Joggeurs, cyclistes et autres usagers de modes actifs (trottinettes, rollers…) ne seront pas concernés par cette obligation. La police municipale sera habilitée à verbaliser les contrevenants, passibles d’une amende de 135.
« Ce qui paraît dangereux, ce ne sont pas les personnes en mouvement, comme les promeneurs sur les quais, mais les pique-nique et autres regroupements de gens qui ne respectent pas les distanciations physiques. »
Les jeunes les plus touchés
La Ville appelle donc « ses habitants et visiteurs au civisme face à toutes les situations à risque, comme le regroupement de personnes sur la voie publique, les pique-niques sur les quais, les rassemblements, les spectacles de rue improvisés, les rassemblements festifs, les événements privés (réunions familiales, fêtes, mariages…), etc. »
Avec ce constat : le virus circule surtout auprès des populations jeunes. A Bordeaux, le taux d’incidence dépasse ainsi les 200 chez les 20-30 ans.
« Comme ce n’est pas la tranche d’âge la plus exposée aux formes graves de la maladie, cela explique qu’on n’a pas encore de retentissement en termes d’hospitalisations, même si le taux a recommencé à augmenté », reprend Patrick Dehail, de l’ARS.
Certes, affirme-t-il, le dépistage massif « participe à l’accélération de cette courbe ». Mais il n’est pas la seule cause de la présence grandissante du virus, comme en atteste le taux de positivité aux tests : dans la capitale girondine, une personne sur 100 testées était positive en juin, contre 5 sur 100 désormais. Boostés par l’effet « vacances », ces chiffres ne concernent que les résidents bordelais, précise le conseiller de l’ARS.
« On va désormais revivre en cellule familiale et professionnelle, avec un nouveau risque de contaminer des personnes qu’on n’a pas vu de l’été. Tout cela doit être maitrisé et les mesures prises vont permettre de limiter ce risque, et protéger nos personnes vulnérables susceptibles de développer des formes graves de la maladie – plus de 70 ans, personnes ayant des comorbidités, jeunes avec des maladies chroniques… »

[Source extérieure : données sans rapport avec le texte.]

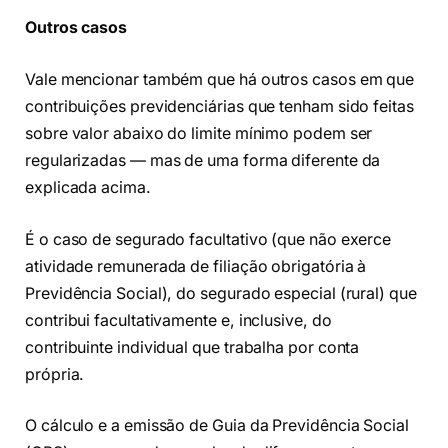
Outros casos
Vale mencionar também que há outros casos em que
contribuições previdenciárias que tenham sido feitas
sobre valor abaixo do limite mínimo podem ser
regularizadas — mas de uma forma diferente da
explicada acima.
É o caso de segurado facultativo (que não exerce
atividade remunerada de filiação obrigatória à
Previdência Social), do segurado especial (rural) que
contribui facultativamente e, inclusive, do
contribuinte individual que trabalha por conta
própria.
O cálculo e a emissão de Guia da Previdência Social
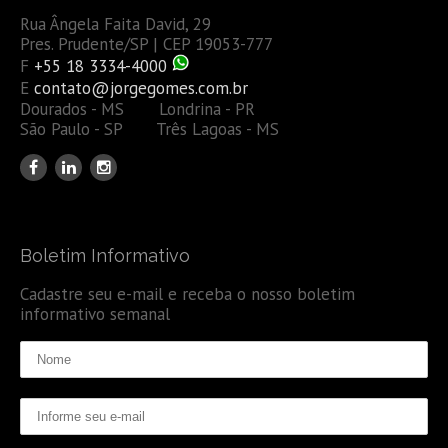
Rua Ângela Faita David, 29
Pres. Prudente/SP | CEP 19053-777
F
+55 18 3334-4000
E
contato@jorgegomes.com.br
Dourados - MS Londrina - PR
São Paulo - SP Três Lagoas - MS
Boletim Informativo
Cadastre seu e-mail e receba o nosso boletim
informativo semanal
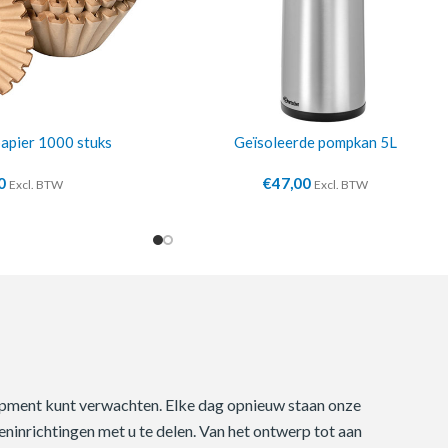
 papier 1000 stuks
Geïsoleerde pompkan 5L
0
€
47,00
Excl. BTW
Excl. BTW
quipment kunt verwachten. Elke dag opnieuw staan onze
ninrichtingen met u te delen. Van het ontwerp tot aan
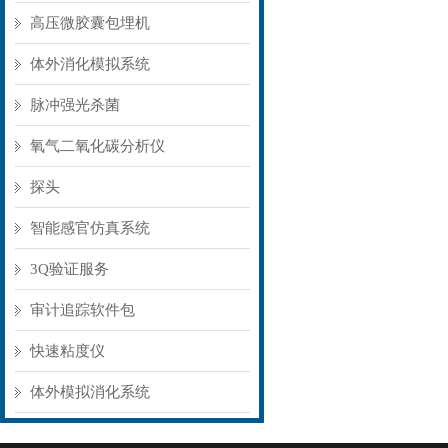
高压微胶囊包埋机
体外消化模拟系统
脉冲强光杀菌
氧气二氧化碳分析仪
探头
智能感官仿真系统
3Q验证服务
审计追踪软件包
快速粘度仪
体外模拟消化系统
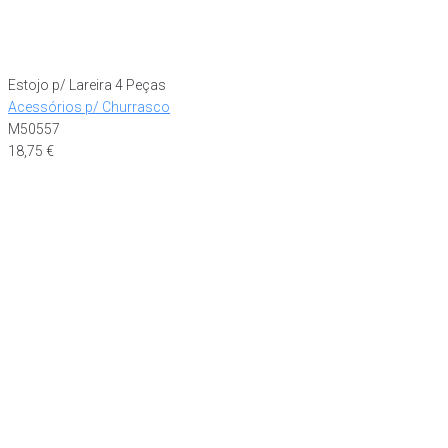
Estojo p/ Lareira 4 Peças
Acessórios p/ Churrasco
M50557
18,75
€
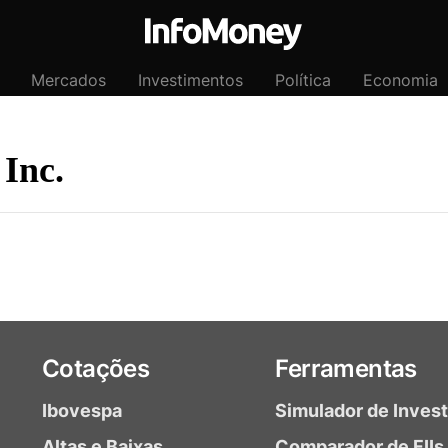
Mercados
Investimentos
Política
Economia
Inc.
Cotações
Ferramentas
Ibovespa
Simulador de Inves
Altas e Baixas
Comparador de FIIs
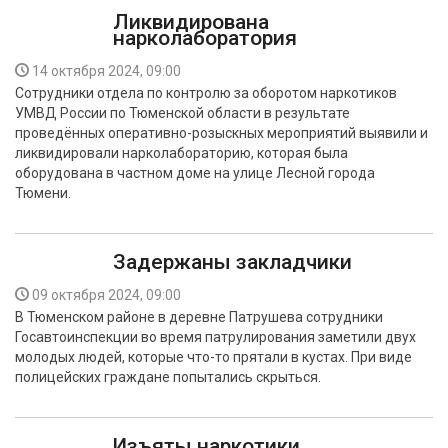
Ликвидирована
нарколаборатория
14 октября 2024, 09:00
Сотрудники отдела по контролю за оборотом наркотиков
УМВД России по Тюменской области в результате
проведённых оперативно-розыскных мероприятий выявили и
ликвидировали нарколабораторию, которая была
оборудована в частном доме на улице Лесной города
Тюмени.
Задержаны закладчики
09 октября 2024, 09:00
В Тюменском районе в деревне Патрушева сотрудники
Госавтоинспекции во время патрулирования заметили двух
молодых людей, которые что-то прятали в кустах. При виде
полицейских граждане попытались скрыться.
Изъяты наркотики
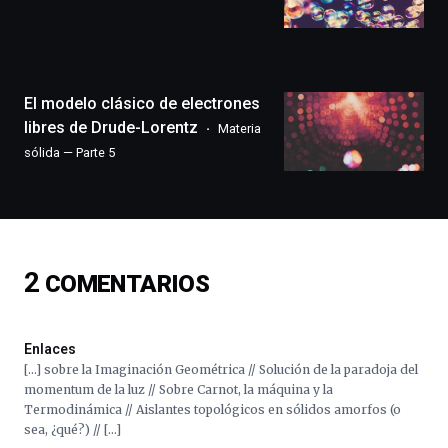
llenará
la
ciudad
de
monólogos,
El modelo clásico de electrones
exposiciones,
libres de Drude-Lorentz
Materia
conferencias,
sólida — Parte 5
docufórums
y
espectáculos
de
ciencia
del
2
COMENTARIOS
16
de
septiembre
al
Enlaces
4
[…] sobre la Imaginación Geométrica // Solución de la paradoja del
de
momentum de la luz // Sobre Carnot, la máquina y la
octubre.
Termodinámica // Aislantes topológicos en sólidos amorfos (o
La
sea, ¿qué?) // […]
iniciativa,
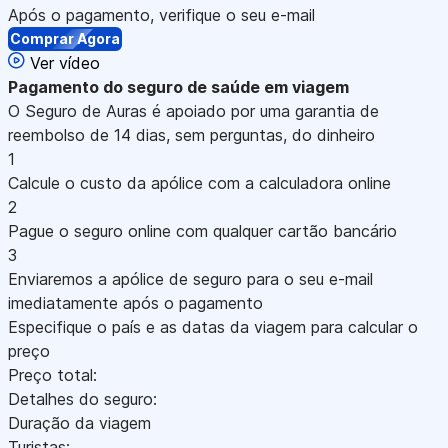
Após o pagamento, verifique o seu e-mail
Comprar Agora
Ver vídeo
Pagamento
do seguro de saúde em viagem
O Seguro de Auras é apoiado por uma garantia de
reembolso de 14 dias, sem perguntas, do dinheiro
1
Calcule o custo da apólice com a calculadora online
2
Pague o seguro online com qualquer cartão bancário
3
Enviaremos a apólice de seguro para o seu e-mail
imediatamente após o pagamento
Especifique o país e as datas da viagem para calcular o
preço
Preço total:
Detalhes do seguro:
Duração da viagem
Turistas:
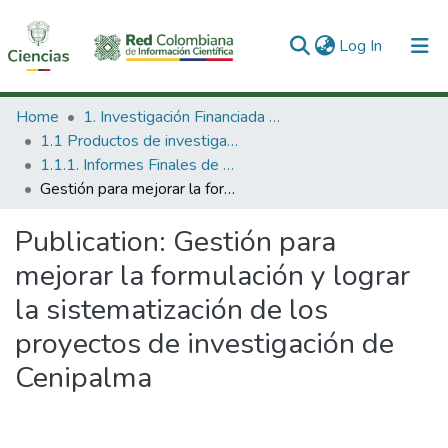
(current)
Log In
Communities & Collections
Home
1. Investigación Financiada con Recursos Públicos
1.1 Productos de investigación
All of DSpace
1.1.1. Informes Finales de Proyectos de Investigación
Gestión para mejorar la formulación y lograr la sistematización de los proyectos de investigación de Cenipalma
Statistics
Publication:
Gestión para
mejorar la formulación y lograr
la sistematización de los
proyectos de investigación de
Cenipalma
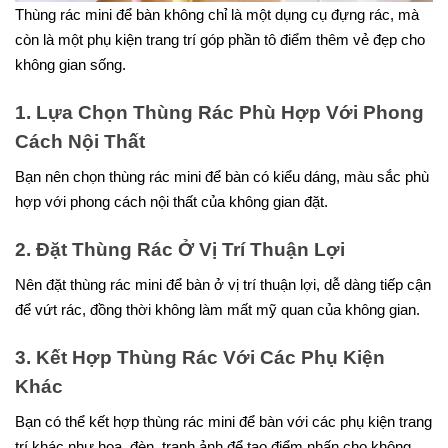
Thùng rác mini để bàn không chỉ là một dụng cụ đựng rác, mà
còn là một phụ kiện trang trí góp phần tô điểm thêm vẻ đẹp cho
không gian sống.
1. Lựa Chọn Thùng Rác Phù Hợp Với Phong
Cách Nội Thất
Bạn nên chọn thùng rác mini để bàn có kiểu dáng, màu sắc phù
hợp với phong cách nội thất của không gian đặt.
2. Đặt Thùng Rác Ở Vị Trí Thuận Lợi
Nên đặt thùng rác mini để bàn ở vị trí thuận lợi, dễ dàng tiếp cận
để vứt rác, đồng thời không làm mất mỹ quan của không gian.
3. Kết Hợp Thùng Rác Với Các Phụ Kiện
Khác
Bạn có thể kết hợp thùng rác mini để bàn với các phụ kiện trang
trí khác như hoa, đèn, tranh ảnh để tạo điểm nhấn cho không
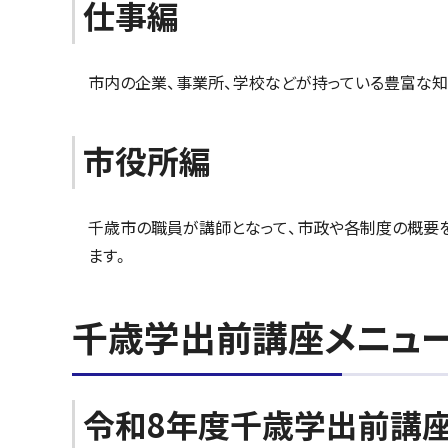
仕事編
市内の企業、事業所、学校などが持っている豊富な知
市役所編
千歳市の職員が講師となって、市政や各制度の概要を
ます。
千歳学出前講座メニュ
令和8年度千歳学出前講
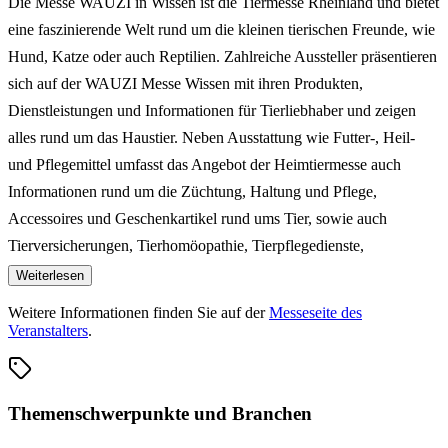
Die Messe WAUZI in Wissen ist die Tiermesse Rheinland und bietet
eine faszinierende Welt rund um die kleinen tierischen Freunde, wie
Hund, Katze oder auch Reptilien. Zahlreiche Aussteller präsentieren
sich auf der WAUZI Messe Wissen mit ihren Produkten,
Dienstleistungen und Informationen für Tierliebhaber und zeigen
alles rund um das Haustier. Neben Ausstattung wie Futter-, Heil-
und Pflegemittel umfasst das Angebot der Heimtiermesse auch
Informationen rund um die Züchtung, Haltung und Pflege,
Accessoires und Geschenkartikel rund ums Tier, sowie auch
Tierversicherungen, Tierhomöopathie, Tierpflegedienste,
Tierbestattungen und entsprechende Fachliteratur. Verschiedene
Weiterlesen
Highlights und ein attraktives Showprogramm runden die WAUZI
Weitere Informationen finden Sie auf der
Messeseite des
Tiermesse in Wissen ab.
Veranstalters
.
Themenschwerpunkte und Branchen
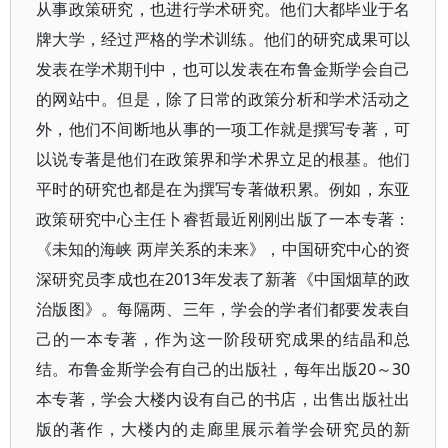
从事政策研究，也进行学术研究。他们大都毕业于名
牌大学，经过严格的学术训练。他们的研究成果可以
发表在学术期刊中，也可以发表在布鲁金斯学会自己
的网站中。但是，除了日常的政策分析和学术活动之
外，他们不间断地从事的一项工作就是撰写专著，可
以说专著是他们在政策界和学术界立足的根基。他们
平时的研究也都是在为撰写专著做积累。例如，东亚
政策研究中心主任卜睿哲最近刚刚出版了一本专著：
《未知的海峡 两岸关系的未来》，中国研究中心的资
深研究员李成也在2013年发表了新著《中国烟草的政
治版图》。每隔两、三年，学会的学者们都要发表自
己的一本专著，作为这一阶段研究成果的结晶和总
结。布鲁金斯学会有自己的出版社，每年出版20～30
本专著，学会大楼内设有自己的书店，出售出版社出
版的著作，大楼内的走廊里展示着学会研究员的新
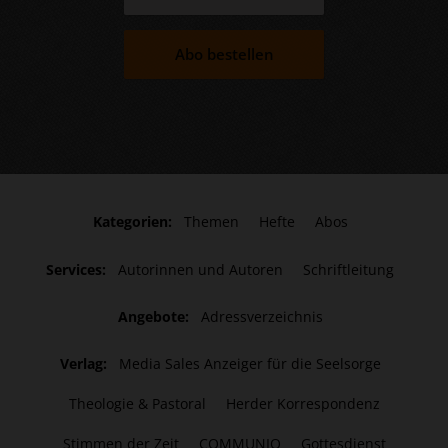
Abo bestellen
Kategorien:
Themen
Hefte
Abos
Services:
Autorinnen und Autoren
Schriftleitung
Angebote:
Adressverzeichnis
Verlag:
Media Sales Anzeiger für die Seelsorge
Theologie & Pastoral
Herder Korrespondenz
Stimmen der Zeit
COMMUNIO
Gottesdienst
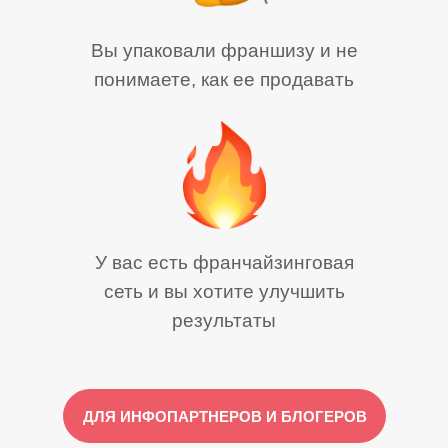
Вы упаковали франшизу и не
понимаете, как ее продавать
У вас есть франчайзинговая
сеть и вы хотите улучшить
результаты
ДЛЯ ИНФОПАРТНЕРОВ И БЛОГЕРОВ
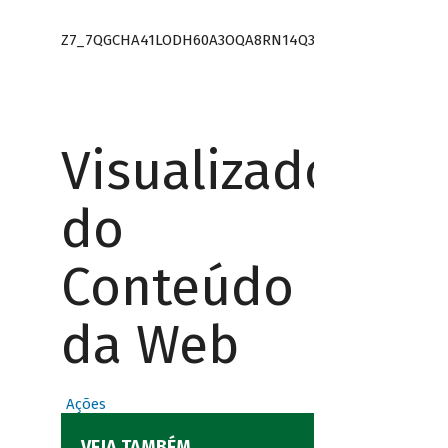
Z7_7QGCHA41LODH60A3OQA8RN14Q3
Visualizador
do
Conteúdo
da Web
Ações
VEJA TAMBÉM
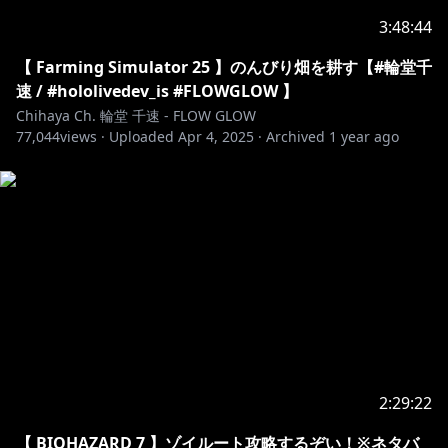
https://hololivepro.com/request-to-minors/
3:48:44
【 Farming Simulator 25 】のんびり畑を耕す【#輪堂千
速 / #hololivedev_is #FLOWGLOW 】
Chihaya Ch. 輪堂 千速 - FLOW GLOW
77,044
views ·
Uploaded
Apr 4, 2025
·
Archived
1 year ago
2:29:22
【 BIOHAZARD 7 】ゾイルート攻略するぞい！※ネタバ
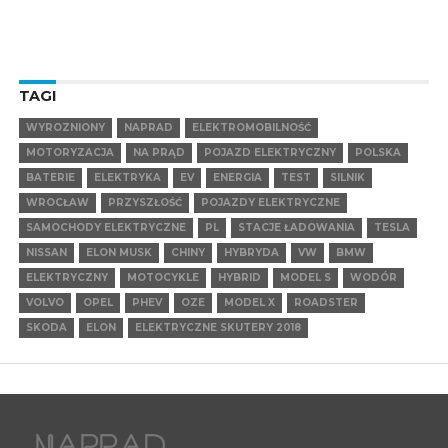
TAGI
WYROZNIONY
NAPRAD
ELEKTROMOBILNOŚĆ
MOTORYZACJA
NA PRĄD
POJAZD ELEKTRYCZNY
POLSKA
BATERIE
ELEKTRYKA
EV
ENERGIA
TEST
SILNIK
WROCŁAW
PRZYSZŁOŚĆ
POJAZDY ELEKTRYCZNE
SAMOCHODY ELEKTRYCZNE
PL
STACJE ŁADOWANIA
TESLA
NISSAN
ELON MUSK
CHINY
HYBRYDA
VW
BMW
ELEKTRYCZNY
MOTOCYKLE
HYBRID
MODEL S
WODÓR
VOLVO
OPEL
PHEV
OZE
MODEL X
ROADSTER
SKODA
ELON
ELEKTRYCZNE SKUTERY 2018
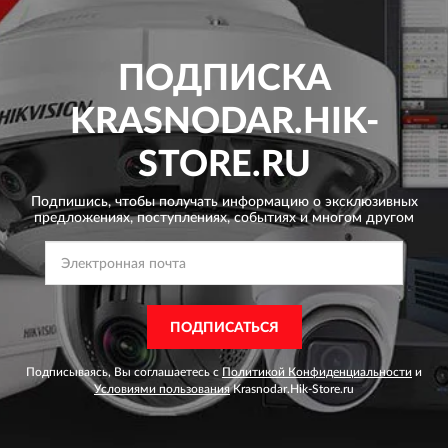
ПОДПИСКА
KRASNODAR.HIK-
STORE.RU
Подпишись, чтобы получать информацию о эксклюзивных
предложениях,
поступлениях, событиях и многом другом
ПОДПИСАТЬСЯ
Подписываясь, Вы соглашаетесь с
Политикой Конфиденциальности
и
Условиями пользования
Krasnodar.Hik-Store.ru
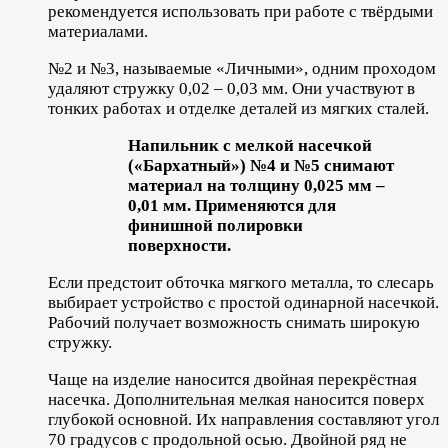
рекомендуется использовать при работе с твёрдыми
материалами.
№2 и №3, называемые «Личными», одним проходом
удаляют стружку 0,02 – 0,03 мм. Они участвуют в
тонких работах и отделке деталей из мягких сталей.
Напильник с мелкой насечкой
(«Бархатный») №4 и №5 снимают
материал на толщину 0,025 мм –
0,01 мм. Применяются для
финишной полировки
поверхности.
Если предстоит обточка мягкого металла, то слесарь
выбирает устройство с простой одинарной насечкой.
Рабочий получает возможность снимать широкую
стружку.
Чаще на изделие наносится двойная перекрёстная
насечка. Дополнительная мелкая наносится поверх
глубокой основной. Их направления составляют угол
70 градусов с продольной осью. Двойной ряд не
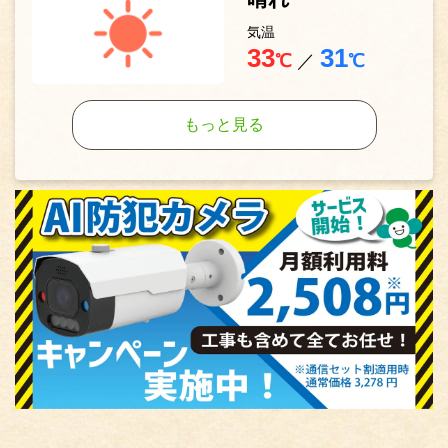
気温
33
31
℃
／
℃
もっと見る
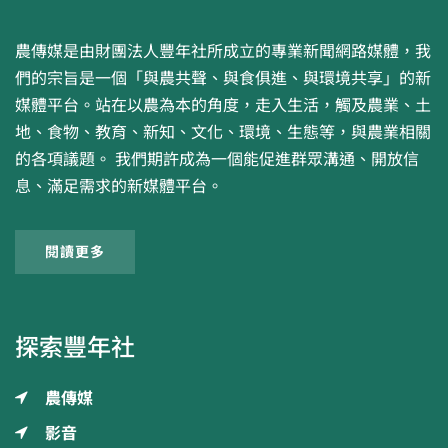
農傳媒是由財團法人豐年社所成立的專業新聞網路媒體，我
們的宗旨是一個「與農共聲、與食俱進、與環境共享」的新
媒體平台。站在以農為本的角度，走入生活，觸及農業、土
地、食物、教育、新知、文化、環境、生態等，與農業相關
的各項議題。 我們期許成為一個能促進群眾溝通、開放信
息、滿足需求的新媒體平台。
閱讀更多
探索豐年社
農傳媒
影音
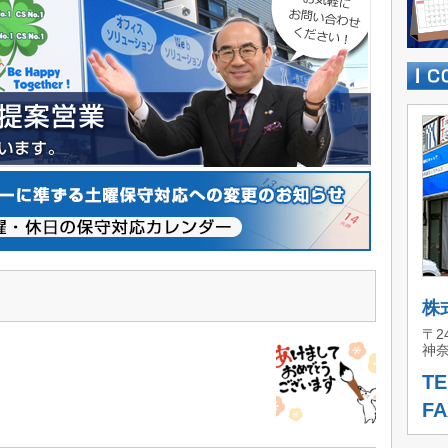
株
〒24
神奈
TE
FA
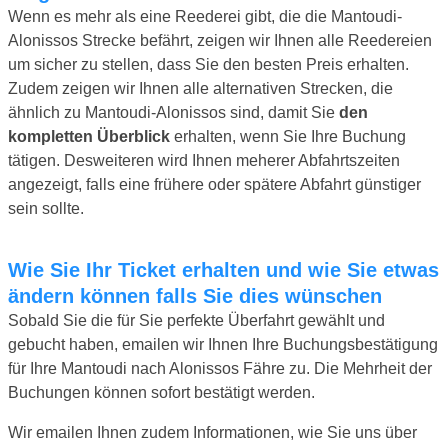
Wenn es mehr als eine Reederei gibt, die die Mantoudi-
Alonissos Strecke befährt, zeigen wir Ihnen alle Reedereien
um sicher zu stellen, dass Sie den besten Preis erhalten.
Zudem zeigen wir Ihnen alle alternativen Strecken, die
ähnlich zu Mantoudi-Alonissos sind, damit Sie
den
kompletten Überblick
erhalten, wenn Sie Ihre Buchung
tätigen. Desweiteren wird Ihnen meherer Abfahrtszeiten
angezeigt, falls eine frühere oder spätere Abfahrt günstiger
sein sollte.
Wie Sie Ihr Ticket erhalten und wie Sie etwas
ändern können falls Sie dies wünschen
Sobald Sie die für Sie perfekte Überfahrt gewählt und
gebucht haben, emailen wir Ihnen Ihre Buchungsbestätigung
für Ihre Mantoudi nach Alonissos Fähre zu. Die Mehrheit der
Buchungen können sofort bestätigt werden.
Wir emailen Ihnen zudem Informationen, wie Sie uns über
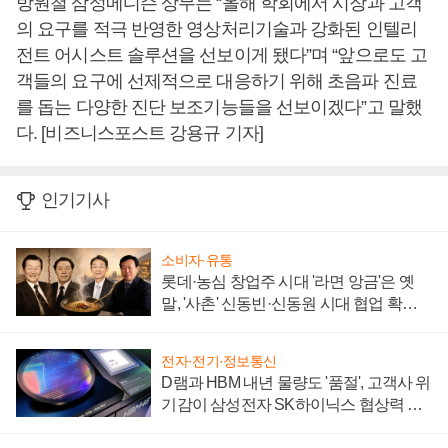
방원철 삼성메디슨 상무는 “올해 학회에서 시장과 고객
의 요구를 적극 반영한 영상처리기술과 강화된 인텔리
전트 어시스트 솔루션을 선보이게 됐다”며 “앞으로도 고
객들의 요구에 선제적으로 대응하기 위해 초음파 진료
를 돕는 다양한 진단 보조기능들을 선보이겠다”고 말했
다. [비즈니스포스트 강용규 기자]
인기기사
소비자·유통
롯데·농심 창업주 시대 '라면 앙금'은 옛
말, '사촌' 신동빈·신동원 시대 협업 확대
일로
전자·전기·정보통신
D램과 HBM 내년 물량도 '품절', 고객사 위
기감이 삼성전자 SK하이닉스 협상력 더
키워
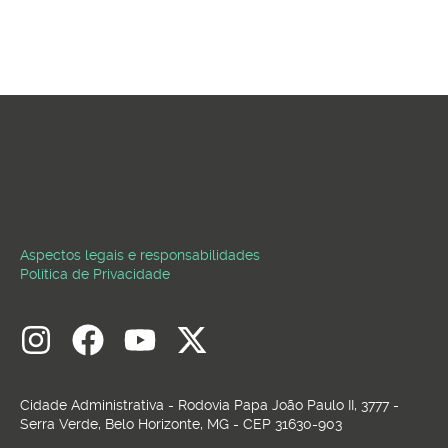
Aspectos legais e responsabilidades
Política de Privacidade
Cidade Administrativa - Rodovia Papa João Paulo II, 3777 -
Serra Verde, Belo Horizonte, MG - CEP 31630-903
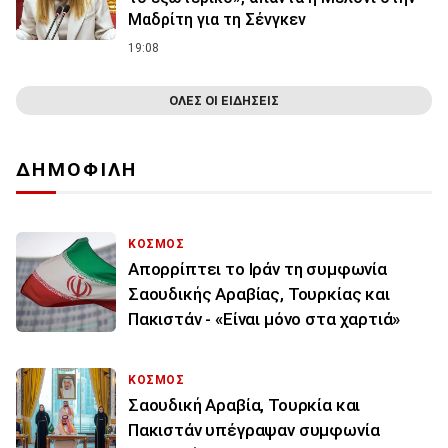
Μαδρίτη για τη Σένγκεν
19:08
ΟΛΕΣ ΟΙ ΕΙΔΗΣΕΙΣ
ΔΗΜΟΦΙΛΗ
ΚΟΣΜΟΣ
Απορρίπτει το Ιράν τη συμφωνία
Σαουδικής Αραβίας, Τουρκίας και
Πακιστάν - «Είναι μόνο στα χαρτιά»
ΚΟΣΜΟΣ
Σαουδική Αραβία, Τουρκία και
Πακιστάν υπέγραψαν συμφωνία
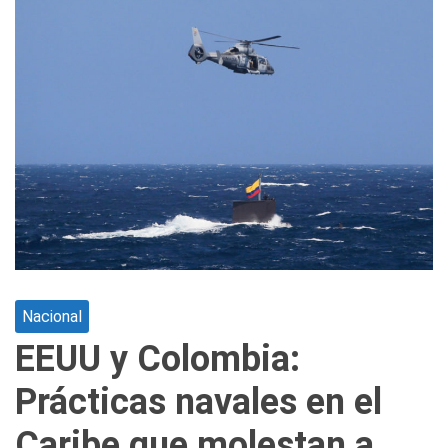
Nacional
EEUU y Colombia:
Prácticas navales en el
Caribe que molestan a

Bordeaux n’est pas (encore) Marseille
Au moins 8000 personnes sont considérées comme vulnérables à Bordeaux. Afin de prendre un maximum de précautions à leur endroit, l’ARS et le maire rappellent que le masque n’est « pas la panacée » et qu’il faut veiller à respecter les autres gestes barrières (un mètre de distanciation physique, se laver les mains).
« Ce sont des mesures de la vie courante qu’on va avoir à appliquer pendant des mois, sûrement jusqu’à l’apparition d’un vaccin efficace », poursuit Patrick Dehail.
Pour l’heure, Bordeaux n’envisage pas d’aller plus loin, par exemple en fermant plus tôt bars et restaurants comme à Marseille. « Nous n’avons pas le même taux d’incidence, qui est de 177 pour 100000 » dans la cité phocéenne, indique Pierre Hurmic. Mais il prévient que la préfecture devrait prochainement veiller plus sévèrement à l’application des protocoles sanitaires dans les commerces de la Gironde.
Les dispositifs déployés dans le département seront détaillés ce lundi. La préfecture a d’ores et déjà pris un arrêté (à consulter ici) indiquant les lieux où, dans les 28 communes de la métropole bordelaise, le port du masque est obligatoire. Cela concerne notamment la place Cevalaure à Bouliac, un espace commercial au Haillan et plusieurs rues de Pessac.